Intra-species contamination may occur when, for example, cultures are produced from more than one bacterial clone - such as when picking overlapping colonies off a plate. Consequences of this kind of contamination can be hard to spot, especially when the original clones are closely related. The larger the genetic distance, the more likely users will notice e.g. an atypical genome size or fragmented assembies resulting from more complex assembly graphs. Methods such as MLST typing may yield conflicting or incorrect calls from a mix of genetic signatures.

In addition to reference metrics for genome size and contig count, GABI employs ConfindR for select species to check for unexpected genetic polymorphisms in a set of broadly conserved reference genes as a proxy for intra-species contamination.
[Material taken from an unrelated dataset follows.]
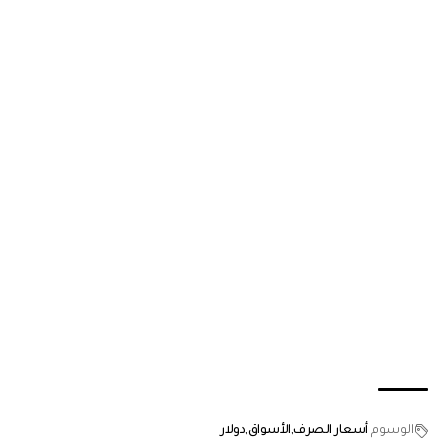
الوسوم
أسعار الصرف
الأسواق
دولار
Inter-species contamination

Inter-species contamination may occur when a pure culture gets contaminated with one or several unrelated bacteria. One potential scenario is a failure to isolate one clonal isolate at the start, or insufficient care during sample handling.

The consequences of inter-species contamination are typically more readily detectable, resulting in strong deviations from the expected assembly size and contig count, as well as affecting many other metrics such as GC content, gene count, etc.
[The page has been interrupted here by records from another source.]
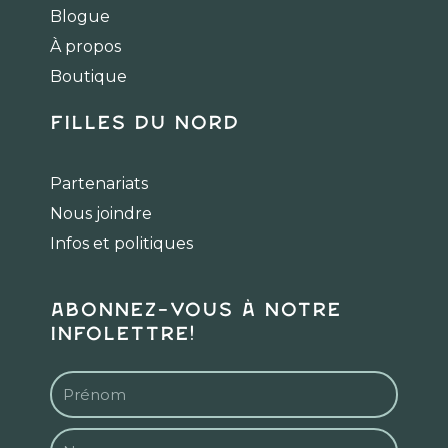
o
g
k
Blogue
o
r
k
a
À propos
m
Boutique
Filles du Nord
Partenariats
Nous joindre
Infos et politiques
Abonnez-vous à notre
infolettre!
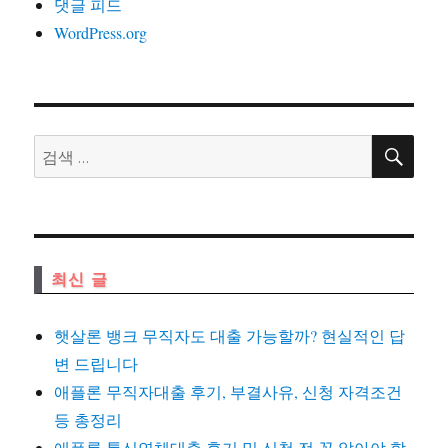
댓글 피드
WordPress.org
검
검
색
색:
최신 글
햇살론 뱅크 무직자도 대출 가능할까? 현실적인 답
변 드립니다
애플론 무직자대출 후기, 부결사유, 신청 자격조건
등 총정리
애플론 통신연체대출 후기 및 신청 전 꼭 알아야 할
In addition to reference metrics for key assembly metrics, GABI performs taxonomic analysis of both raw reads as well as the final assembly to check whether the data indicates presence of more than one species.

Raw reads

Raw reads are analysed with Kraken2/Bracken to check for the presence of multiple species at an abundance of 5% or higher as an indicator for contamination. This metric is useful but not necessarily conclusive as e.g. highly abundant plasmids may trigger warnings when no actual contamination is present.

Nanopore data

Nanopore data poses a particular challenge for the detection of contamination from SNP data since the read data is comparatively noisy. While GABI does try to perform such contamination checks on Nanopore data, the results are to be interpreted with a big grain of salt. Essentially, low levels of intra-species contaminations are unlikely to show up in Nanopore data since the (potentially) small number of genetic differences are drowned by the noise. To this end, we run ConfindR with rather stringent settings to prevent the noise from triggering warnings (a contaminating SNP must be supported by at least 5 reads, which would correspond to 10% when sequencing to a recommended depth of 50X; and only reads >= Q20 are used). Unfortunately, this still isn't a guarantee for a totally robust inference, depending on read depth and quality. In fact, as hinted at earlier, this strategy will obscure cases of true contamination when read coverage or levels of contamination are low and converesely trigger contamination warnings for no reason when coverage is really high.

Assembly

A more robust estimate of inter-species contamination may be found in the finished assembly. GABI checks each contig in the assembly using Kraken2 and computes the total number of nucleotides belonging to each identified best-hit species and genus. A contamination warning is trigger if more than 5% or the total assembly length is assigned to more than one species.

Additionally, GABI also runs CheckM2, a dedicated tool for the detection of contamination from assemblies using machine learning.